Vector API performance variation with arrays, byte arrays or byte buffers
Antoine Chambille
ach at activeviam.com
Wed Mar 11 09:09:18 UTC 2020
Quite interesting, thanks Paul. Clearly I've done the hard work writing
this benchmark and now all you guys have to do is fix C2 ;)
Jokes aside, I hope this gets some attention. I think the SIMD performance
boost is especially beneficial for big data processing tools like Spark,
ActiveViam, Presto, Dremio... Those technologies use off-heap memory and
will load vectors from there, more often than from primitive arrays.
Best,
-Antoine
On Tue, Mar 10, 2020 at 8:38 PM Paul Sandoz <paul.sandoz at oracle.com> wrote:
> Hi Antoine,
>
> Thank you, this is helpful.

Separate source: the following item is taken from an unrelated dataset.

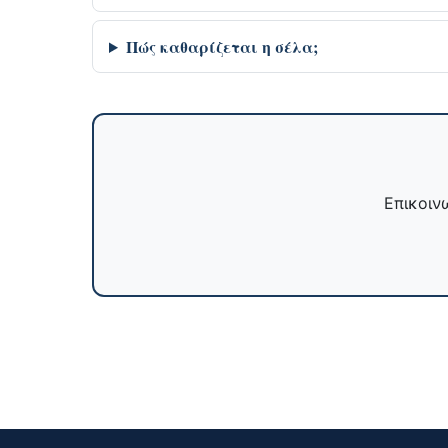
Πώς καθαρίζεται η σέλα;
Επικοινω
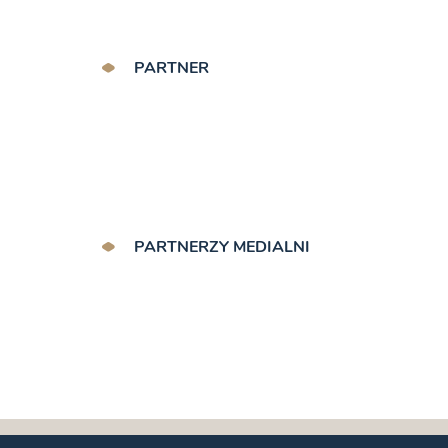
PARTNER
PARTNERZY MEDIALNI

I can reproduce similar results.n Some
> initial thoughts follow, its likely we need a C2 expert to help identify
> problem areas and fixes.
>
> The hotspots of generated assembler from C2 is very insightful in these
> cases (in this case using the dtrace asm profiler on the Mac).
>
> For vectorArrayArray the hot loop is unrolled and one can clearly identify
> the repeated and vectorized mov, add, mov triple representing output[I] +=
> input[I].
>
> Here’s a sinppet (formatting might get messed up, reformat as a fixed with
> font for clarity)
>
> 3.10% │ ↗ 0x0000000110d93690: vmovdqu 0x10(%r14,%rsi,8),%ymm0
> 2.11% │ │ 0x0000000110d93697: vaddpd 0x10(%rax,%rsi,8),%ymm0,%ymm0
> 6.30% │ │ 0x0000000110d9369d: vmovdqu %ymm0,0x10(%r14,%rsi,8)

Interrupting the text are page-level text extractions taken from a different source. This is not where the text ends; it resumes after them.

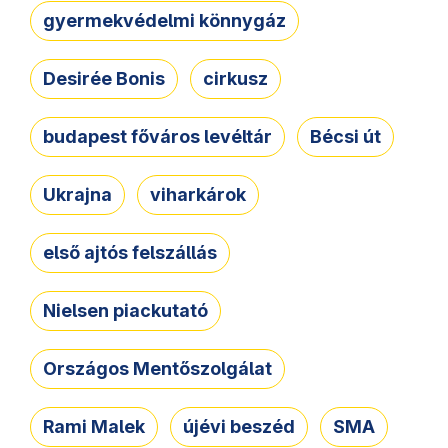
gyermekvédelmi könnygáz
Desirée Bonis
cirkusz
budapest főváros levéltár
Bécsi út
Ukrajna
viharkárok
első ajtós felszállás
Nielsen piackutató
Országos Mentőszolgálat
Rami Malek
újévi beszéd
SMA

> 10.63% │ │ 0x0000000110d936a4: vmovdqu 0x30(%rax,%rsi,8),%ymm0
> 6.90% │ │ 0x0000000110d936aa: mov %esi,%ebp
> 3.80% │ │ 0x0000000110d936ac: add $0x4,%ebp
> 1.85% │ │ 0x0000000110d936af: cmp %r10d,%ebp
> │╭ │ 0x0000000110d936b2: jae 0x0000000110d9374d
> 3.14% ││ │ 0x0000000110d936b8: vaddpd 0x30(%r14,%rsi,8),%ymm0,%ymm0
> 10.13% ││ │ 0x0000000110d936bf: vmovdqu %ymm0,0x30(%r14,%rsi,8)

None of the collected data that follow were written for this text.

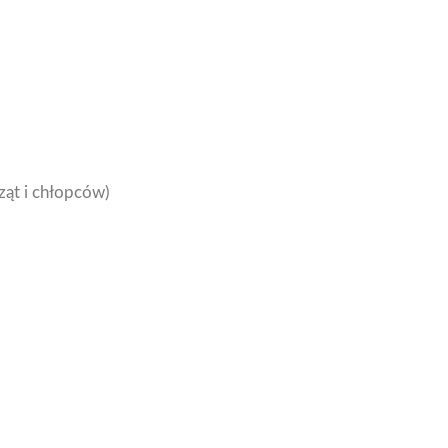
ząt i chłopców)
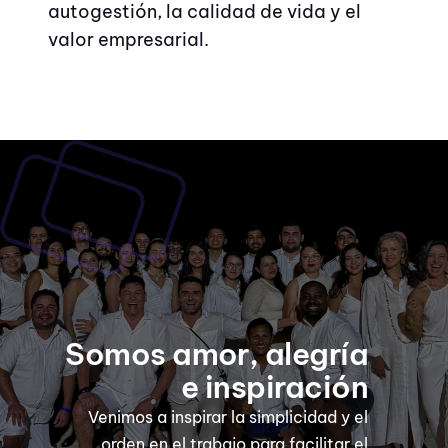
autogestión, la calidad de vida y el
valor empresarial.
Somos amor, alegría
e inspiración
Venimos a inspirar la simplicidad y el
orden en el trabajo para facilitar el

> 5.25% ││ │ 0x0000000110d936c6: vmovdqu 0x50(%rax,%rsi,8),%ymm0
> 2.28% ││ │ 0x0000000110d936cc: mov %esi,%ebp
> 1.51% ││ │ 0x0000000110d936ce: add $0x8,%ebp
> 1.68% ││ │ 0x0000000110d936d1: cmp %r10d,%ebp
> ││╭ │ 0x0000000110d936d4: jae 0x0000000110d9374d
> …
>
> There are also unnecessary bound checks “droppings” that we are aware of
> and C2 needs to be enhanced to avoid such generation. Avoiding bounds
> checks gives the ideal hot loop we want:
>
> 0.78% │ ↗││ 0x000000010d501e70: vmovdqu 0x10(%rsi,%r9,8),%ymm0
> 0.26% │ │││ 0x000000010d501e77: vaddpd 0x10(%rax,%r9,8),%ymm0,%ymm0
> 8.28% │ │││ 0x000000010d501e7e: vmovdqu %ymm0,0x10(%rsi,%r9,8)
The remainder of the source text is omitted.